Des cas d'usage concrets
Dans ma pratique, l'IA intervient sur plusieurs plans, toujours en dehors de la décision médicale, qui reste strictement humaine :
- Information des patients : un assistant conversationnel sur mon site répond aux questions fréquentes à toute heure, dans plusieurs langues, et oriente vers la consultation.
- Contenu pédagogique : les articles de ce blog, en français, anglais et espagnol, sont préparés avec l'aide d'outils d'IA, puis relus et validés par mes soins pour en garantir l'exactitude.
- Veille scientifique : un suivi automatisé des publications me signale les études pertinentes, que je vérifie systématiquement à la source.
- Organisation : gestion administrative, rappels, tâches répétitives — autant de temps rendu à la relation de soin.
Un point est essentiel : rien de tout cela ne touche au diagnostic ni à l'indication opératoire.
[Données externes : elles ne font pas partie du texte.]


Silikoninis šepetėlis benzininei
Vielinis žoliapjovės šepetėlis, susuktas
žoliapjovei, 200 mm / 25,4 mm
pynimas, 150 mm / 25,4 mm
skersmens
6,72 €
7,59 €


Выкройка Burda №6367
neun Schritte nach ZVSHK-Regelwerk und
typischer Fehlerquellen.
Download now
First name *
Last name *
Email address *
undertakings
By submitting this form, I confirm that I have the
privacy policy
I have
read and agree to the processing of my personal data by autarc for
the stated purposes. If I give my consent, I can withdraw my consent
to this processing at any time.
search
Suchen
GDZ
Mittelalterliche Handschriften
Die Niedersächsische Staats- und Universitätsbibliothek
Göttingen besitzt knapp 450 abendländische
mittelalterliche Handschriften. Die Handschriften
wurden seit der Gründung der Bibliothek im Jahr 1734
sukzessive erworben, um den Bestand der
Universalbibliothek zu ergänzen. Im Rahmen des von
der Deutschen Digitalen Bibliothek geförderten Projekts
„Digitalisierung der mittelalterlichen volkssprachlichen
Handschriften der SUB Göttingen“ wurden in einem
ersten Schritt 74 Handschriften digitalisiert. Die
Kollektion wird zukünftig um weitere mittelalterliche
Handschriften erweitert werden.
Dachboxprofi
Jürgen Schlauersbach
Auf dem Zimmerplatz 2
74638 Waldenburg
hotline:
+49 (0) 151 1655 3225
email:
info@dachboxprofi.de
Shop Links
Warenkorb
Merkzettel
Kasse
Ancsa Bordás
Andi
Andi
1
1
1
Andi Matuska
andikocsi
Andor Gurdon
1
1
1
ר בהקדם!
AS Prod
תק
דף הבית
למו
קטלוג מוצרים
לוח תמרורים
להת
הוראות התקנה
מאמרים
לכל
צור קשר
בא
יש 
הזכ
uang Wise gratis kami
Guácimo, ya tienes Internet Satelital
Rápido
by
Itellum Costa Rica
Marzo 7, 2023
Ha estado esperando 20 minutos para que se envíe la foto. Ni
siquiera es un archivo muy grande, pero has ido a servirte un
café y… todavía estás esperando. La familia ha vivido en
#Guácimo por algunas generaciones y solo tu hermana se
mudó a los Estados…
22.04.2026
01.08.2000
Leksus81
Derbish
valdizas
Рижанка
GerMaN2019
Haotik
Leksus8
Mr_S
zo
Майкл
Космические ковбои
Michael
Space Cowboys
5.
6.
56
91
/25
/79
L'IA prépare, assiste, informe ; le chirurgien décide, opère et engage sa responsabilité.
Une expérience partagée à l'IMCAS Academy
Le 2 juillet 2026, j'ai eu le plaisir d'intervenir lors d'un webinar de l'IMCAS Academy intitulé « The Impact of AI on the Practice of Aesthetic Medicine and Cosmetic Surgery », en partenariat scientifique avec la SOFCEP (Société Française des Chirurgiens Esthétiques Plasticiens). Mon intervention portait sur l'intelligence artificielle agentique en soutien d'une pratique privée de chirurgie plastique : mon expérience concrète d'un agent autonome, souverain, qui m'assiste au quotidien tout en gardant mes données sous mon contrôle.
Ce sujet — comment un agent IA peut épauler un cabinet sans compromettre la confidentialité ni l'éthique médicale — me tient à cœur. Il illustre une conviction : la technologie n'a de valeur que si elle sert le patient et respecte le secret médical.
Ma ligne : l'IA au service de l'humain
La chirurgie plastique restera toujours un art profondément humain : une main, un regard, une relation de confiance. L'intelligence artificielle ne remplace rien de cela. Elle m'aide simplement à être plus disponible, mieux informé et plus réactif — pour que la technologie s'efface derrière le soin.
La meilleure technologie est celle qui se fait oublier : elle vous rend du temps, de l'attention et de la sérénité.
Source : IMCAS Academy — webinar « The Impact of AI on the Practice of Aesthetic Medicine and Cosmetic Surgery », 2 juillet 2026, en partenariat scientifique avec la SOFCEP.